Nada bicara Alvaro datar, terdengar seperti sedang memberi perintah. Mungkin dianggapnya Saskia adalah salah satu anak buahnya.

"Aku paham," sahut Saskia.

"Bagus. Aku akan ke kantor sekarang."

Alvaro berjalan ke arah pintu kamar, namun berhenti sebelum mencapai ambang pintu.

"Satu hal yang harus kamu rahasiakan adalah kesepakatan kita. Jangan beritahu Kakek karena itu akan membuatnya tambah sakit," tegasnya. Ditatapnya Saskia dengan tajam. Saskia mengangkat kedua jarinya sebagai simbol janji.

Saskia menghabiskan waktu di dalam kamar sambil menelepon ibunya. Seorang pelayan memberitahu kalau makan malam akan dihidangkan pukul tujuh dan semua berkumpul untuk makan bersama.

Saskia memilih sebuah gaun terusan sederhana berwarna pink lembut lalu turun ke ruang makan tepat pukul tujuh.

Rumah besar itu sepi. Alvaro tinggal bersama kakeknya saja. Kedua orangtuanya sudah meninggal beberapa tahun yang lalu dalam suatu kecelakaan.

Seorang pelayan menarik kursi dan Saskia mendudukinya. Alvaro belum terlihat.

Saskia memperhatikan ruang makan yang luas dan mewah itu. Warna dindingnya krem muda dengan aksen emas. Saskia teringat ruang makan di rumahnya yang kecil ketika terdengar suara roda bergesekan dengan lantai mendekat. Kakek Orlando masuk ke ruang makan. Beliau mengambil tempat di kepala meja dan tersenyum lebar kepada Saskia.

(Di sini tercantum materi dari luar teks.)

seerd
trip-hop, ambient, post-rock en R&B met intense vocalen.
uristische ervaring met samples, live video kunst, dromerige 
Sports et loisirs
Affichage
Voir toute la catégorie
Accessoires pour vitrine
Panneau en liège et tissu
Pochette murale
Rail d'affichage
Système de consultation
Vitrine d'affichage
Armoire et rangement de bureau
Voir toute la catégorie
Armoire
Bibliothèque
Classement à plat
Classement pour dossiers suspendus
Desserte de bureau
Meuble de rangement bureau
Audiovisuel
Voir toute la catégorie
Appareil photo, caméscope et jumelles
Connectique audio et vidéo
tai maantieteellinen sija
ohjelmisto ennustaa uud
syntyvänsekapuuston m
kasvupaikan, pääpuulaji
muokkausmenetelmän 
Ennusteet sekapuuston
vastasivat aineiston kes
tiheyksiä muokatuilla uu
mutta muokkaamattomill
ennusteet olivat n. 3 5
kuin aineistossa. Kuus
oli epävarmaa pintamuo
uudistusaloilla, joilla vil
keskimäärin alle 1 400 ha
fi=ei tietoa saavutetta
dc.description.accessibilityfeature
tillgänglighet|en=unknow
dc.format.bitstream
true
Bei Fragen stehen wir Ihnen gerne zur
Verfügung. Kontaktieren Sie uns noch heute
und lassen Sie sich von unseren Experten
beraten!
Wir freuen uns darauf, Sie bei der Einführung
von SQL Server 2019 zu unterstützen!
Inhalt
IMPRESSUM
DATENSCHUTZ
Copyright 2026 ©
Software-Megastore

Sang gadis berdiri lalu mencium punggung tangan Kakek Orlando.

"Cucu menantuku cantik sekali! Mana Al? Apa dia terlambat lagi?" tanya Kakek Orlando.

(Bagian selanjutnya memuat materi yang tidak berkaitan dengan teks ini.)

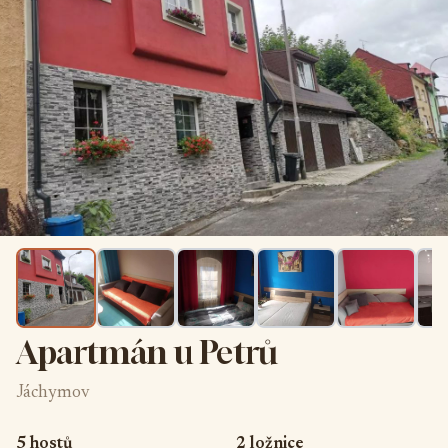
Apartmán u Petrů
Jáchymov
5 hostů
2 ložnice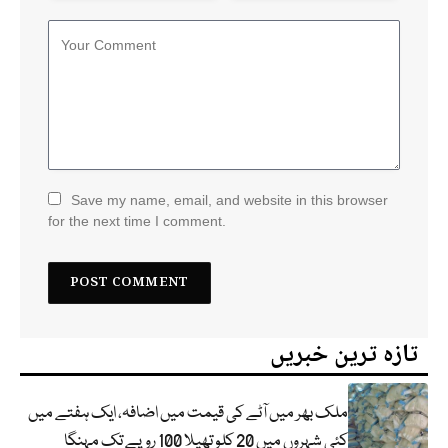
Save my name, email, and website in this browser
for the next time I comment.
تازہ ترین خبریں
ملک بھر میں آٹے کی قیمت میں اضافہ، ایک ہفتے میں
کئی شہروں میں 20 کلو تھیلا 100 روپے تک مہنگا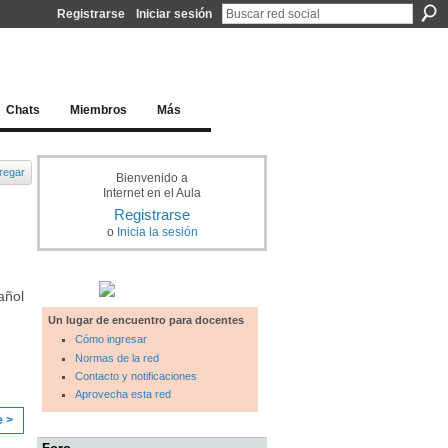
Registrarse
Iniciar sesión
l docente para una educación del siglo XXI
Chats
Miembros
Más
regar
Bienvenido a
Internet en el Aula
Registrarse
o
Inicia la sesión
añol
Un lugar de encuentro para docentes
Cómo ingresar
Normas de la red
Contacto y notificaciones
Aprovecha esta red
e >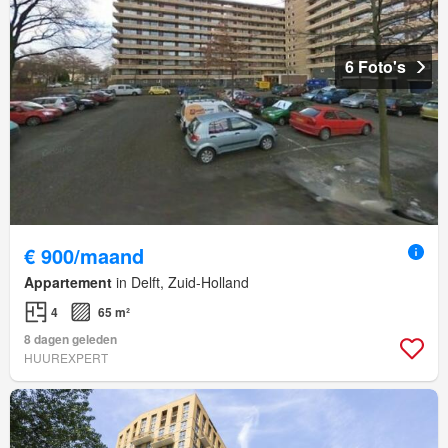
6 Foto's
€ 900/maand
Appartement
in Delft, Zuid-Holland
4
65 m²
8 dagen geleden
HUUREXPERT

"Aa ... aa ...." Saskia kebingungan menjawab. Dia sendiri tidak tahu di mana Alvaro. Namun suara langkah kaki yang tegas memotong kalimatnya.

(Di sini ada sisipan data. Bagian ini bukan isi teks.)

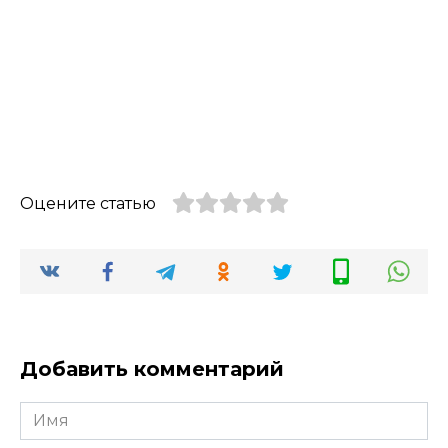
Оцените статью
Добавить комментарий
Имя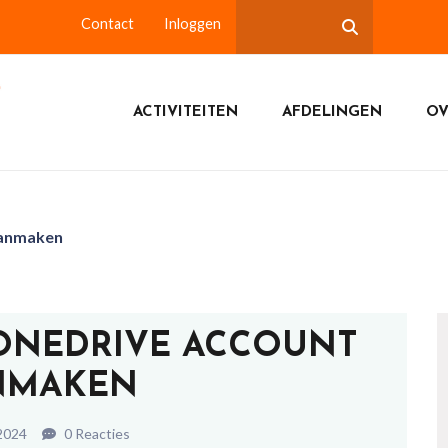
Contact
Inloggen
ACTIVITEITEN
AFDELINGEN
OV
aanmaken
 ONEDRIVE ACCOUNT
NMAKEN
2024
0 Reacties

"Aku di sini, Kek. Aku baru selesai rapat dengan Endika Energy." Alvaro mencium punggung tangan kakeknya dengan takzim.

"Astaga, kamu tetap mengurus pekerjaan di hari pernikahanmu? Kakek sudah bilang untuk cuti hari ini." Kakek Orlando mengomel.

Alvaro tak menjawab. Dia duduk di sebelah istrinya. Pelayan mulai menyajikan makanan di atas meja.

Kakek Orlando banyak bertanya kepada Saskia. Saskia menjawab dengan bersemangat sedangkan Alvaro makan dengan tenang. Kakek Orlando ramah dan menyenangkan, membuat Saskia langsung merasa akrab dengannya.

"Kalian akan segera memberiku cicit,, 'kan?" Kakek Orlando menatap Saskia dan Alvaro bergantian. Wajah berumur yang masih menyisakan ketampanan di masa mudanya itu menatap keduanya dengan penuh harap.